ASA’s AI monitoring system processed twice as many ads last year

Future of AI In Focus

 

 

 

The Advertising Standards Authority (ASA) has revealed that its Active Ad Monitoring system (AAMs), an AI tool released in 2023 to proactively search for online ads that break its rules, doubled the number of ads it processed in 2025 compared to 2024.

In 2025, the AAMs processed 60m ads and issued 68 formal rulings, equivalent to nearly one-quarter (23%) of all published rulings by the ASA.

As a result of the AAMs, the ASA also amended or removed 22,383 ads and resolved over 40,000 advertising complaints, the majority of which originated from the public.

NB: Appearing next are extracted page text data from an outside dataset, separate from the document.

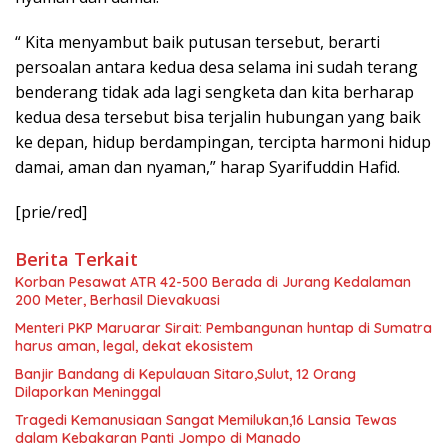
“ Kita menyambut baik putusan tersebut, berarti
persoalan antara kedua desa selama ini sudah terang
benderang tidak ada lagi sengketa dan kita berharap
kedua desa tersebut bisa terjalin hubungan yang baik
ke depan, hidup berdampingan, tercipta harmoni hidup
damai, aman dan nyaman,” harap Syarifuddin Hafid.
[prie/red]
Berita Terkait
Korban Pesawat ATR 42-500 Berada di Jurang Kedalaman
200 Meter, Berhasil Dievakuasi
Menteri PKP Maruarar Sirait: Pembangunan huntap di Sumatra
harus aman, legal, dekat ekosistem
Banjir Bandang di Kepulauan Sitaro,Sulut, 12 Orang
Dilaporkan Meninggal
Tragedi Kemanusiaan Sangat Memilukan,16 Lansia Tewas
dalam Kebakaran Panti Jompo di Manado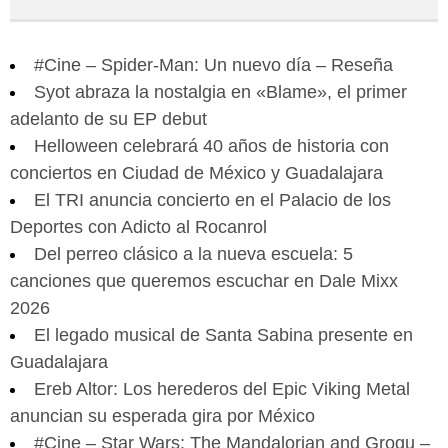
#Cine – Spider-Man: Un nuevo día – Reseña
Syot abraza la nostalgia en «Blame», el primer
adelanto de su EP debut
Helloween celebrará 40 años de historia con
conciertos en Ciudad de México y Guadalajara
El TRI anuncia concierto en el Palacio de los
Deportes con Adicto al Rocanrol
Del perreo clásico a la nueva escuela: 5
canciones que queremos escuchar en Dale Mixx
2026
El legado musical de Santa Sabina presente en
Guadalajara
Ereb Altor: Los herederos del Epic Viking Metal
anuncian su esperada gira por México
#Cine – Star Wars: The Mandalorian and Grogu –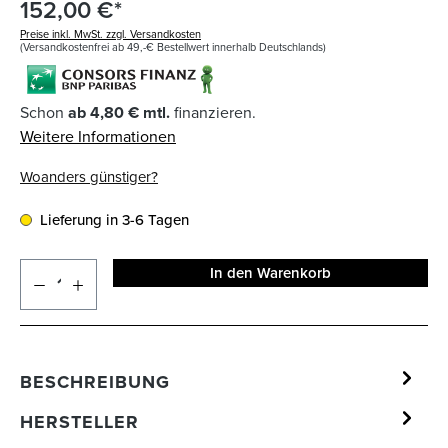
152,00 €*
Preise inkl. MwSt. zzgl. Versandkosten
(Versandkostenfrei ab 49,-€ Bestellwert innerhalb Deutschlands)
Schon
ab 4,80 € mtl.
finanzieren.
Weitere Informationen
Woanders günstiger?
Lieferung in 3-6 Tagen
In den Warenkorb
BESCHREIBUNG
HERSTELLER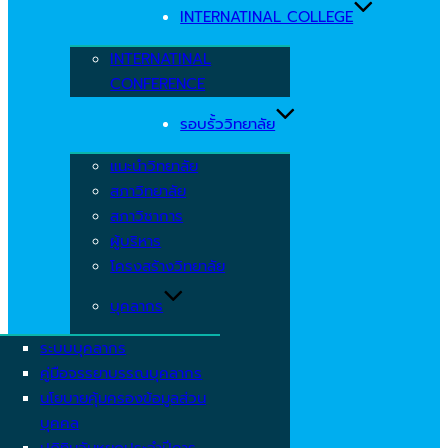
INTERNATINAL COLLEGE
INTERNATINAL
CONFERENCE
รอบรั้ววิทยาลัย
แนะนำวิทยาลัย
สภาวิทยาลัย
สภาวิชาการ
ผู้บริหาร
โครงสร้างวิทยาลัย
บุคลากร
ระบบบุคลากร
คู่มือจรรยาบรรณบุคลากร
นโยบายคุ้มครองข้อมูลส่วน
บุคคล
ปฏิทินวันหยุดประจำปีการ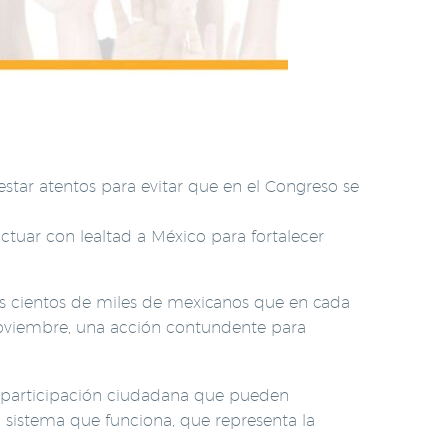
tar atentos para evitar que en el Congreso se
ctuar con lealtad a México para fortalecer
s cientos de miles de mexicanos que en cada
 noviembre, una acción contundente para
e participación ciudadana que pueden
 sistema que funciona, que representa la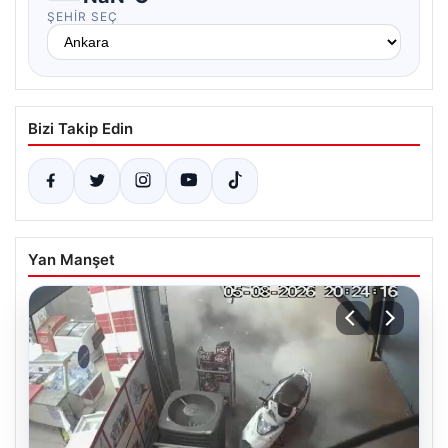
ŞEHIR SEÇ
Bizi Takip Edin
Yan Manşet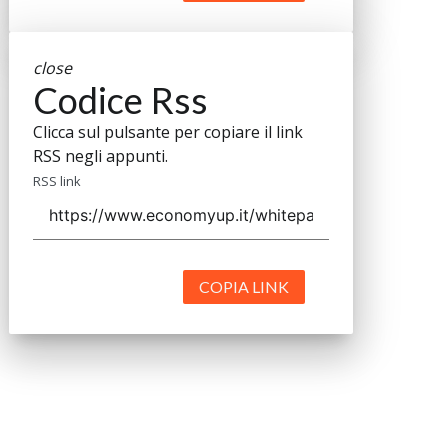
close
Codice Rss
Clicca sul pulsante per copiare il link
RSS negli appunti.
RSS link
COPIA LINK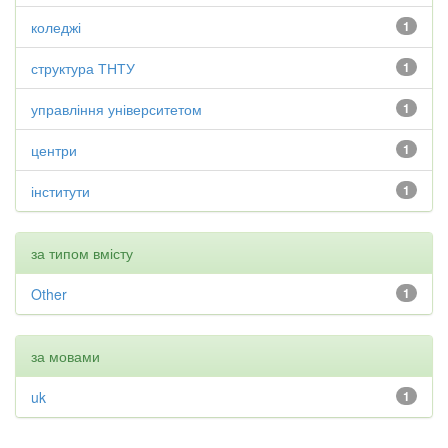
коледжі
1
структура ТНТУ
1
управління університетом
1
центри
1
інститути
1
за типом вмісту
Other
1
за мовами
uk
1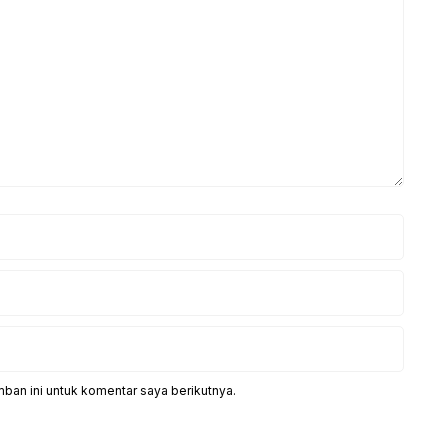
ban ini untuk komentar saya berikutnya.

“We are also using AI more widely to assist our work,” said Adam Davison, the ASA’s director of data science. “These tools now help speed up the formal investigation process, and further trials are planned in 2026.”

However, Davison acknowledged that AI tools “cannot replace many of the subtle and subjective judgements our teams have to make”, though he said they can “help our experts spend their time where it’s most valuable.”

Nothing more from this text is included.